Я использую библиотеку pandas_dedupe. Я получаю эту ошибку, когда пытаюсь запустить на машине Windows, но этот же код отлично работает на Ma c.
import pandas as pd
import pandas_dedupe as pdd
df=pd.read_csv('sample.csv')
df=pdd.dedupe_dataframe(df,['firstname','lastname','gender','zipcode','address'])
df.to_csv('sample_deduped.csv')
df=df[df['cluster id'].isnull() | ~df[df['cluster id'].notnull()].duplicated(subset='cluster id',keep='first')]
df.to_csv('sample_deuped_removed.csv')
Вот журналы на случай, если вы захотите взглянуть :
Traceback (most recent call last):
File "C:/Users/vikas.mittal/Desktop/python projects/untitled2/deduplication.py", line 10, in <module>
df=pdd.dedupe_dataframe(df,['firstname','lastname','gender','zipcode','address'])

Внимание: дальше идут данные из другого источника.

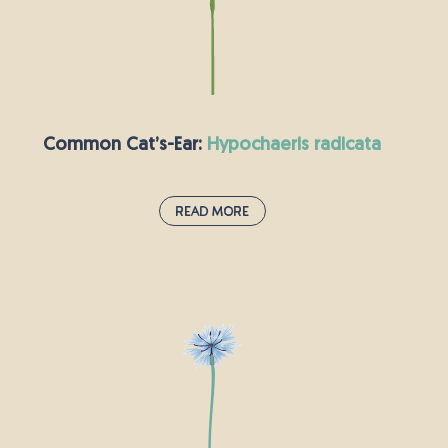
by the time the flowers appear, they will be too
old and woody to eat. Wild carrot flowers are
small and white, which is how this plant got its
other name: Queen Anne’s lace.
Common Cat’s-Ear:
hypochaeris radicata
Read More
Common Cat’s-Ear:
hypochaeris radicata
These bright yellow flowers can be found
growing in grassy areas all over the UK, from
roadside verges to parks and meadows. This
plant has an impressive rosette of leaves, which
means it is often mistaken for the dandelion.
The common cat’s-ear can be frustrating for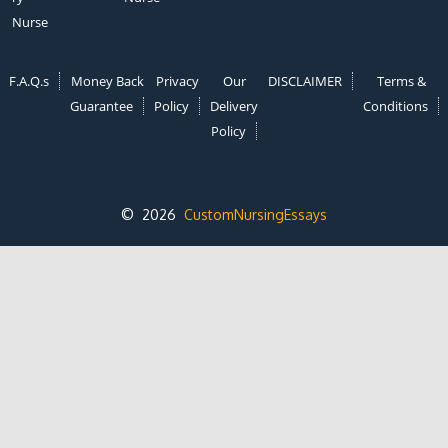
Nurse
F.A.Q.s
Money Back
Privacy
Our
DISCLAIMER
Terms &
Guarantee
Policy
Delivery
Conditions
Policy
© 2026
CustomNursingEssays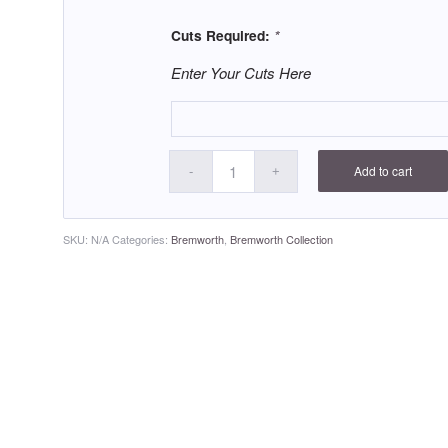
Cuts Required:
*
Enter Your Cuts Here
Add to cart
SKU:
N/A
Categories:
Bremworth
,
Bremworth Collection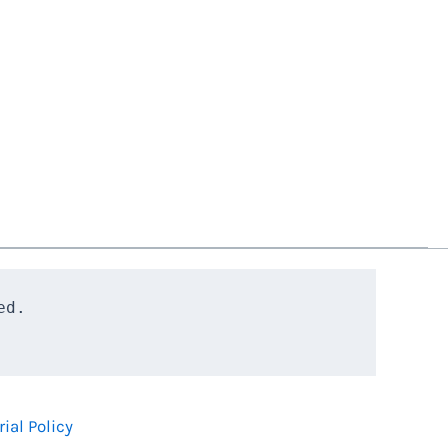
d.

rial Policy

File "C:\Users\vikas.mittal\Desktop\python projects\untitled2\venv\lib\site-packages\pandas_dedupe\dedupe_dataframe.py", line 213, in dedupe_dataframe
sample_size)
File "C:\Users\vikas.mittal\Desktop\python projects\untitled2\venv\lib\site-packages\pandas_dedupe\dedupe_dataframe.py", line 72, in _train
dedupe.consoleLabel(deduper)
File "C:\Users\vikas.mittal\Desktop\python projects\untitled2\venv\lib\site-packages\dedupe\convenience.py", line 36, in consoleLabel
uncertain_pairs = deduper.uncertainPairs()
File "C:\Users\vikas.mittal\Desktop\python projects\untitled2\venv\lib\site-packages\dedupe\api.py", line 714, in uncertainPairs
return self.active_learner.pop()
File "C:\Users\vikas.mittal\Desktop\python projects\untitled2\venv\lib\site-packages\dedupe\labeler.py", line 323, in pop
raise IndexError("No more unlabeled examples to label")
IndexError: No more unlabeled examples to label
Process finished with exit code 1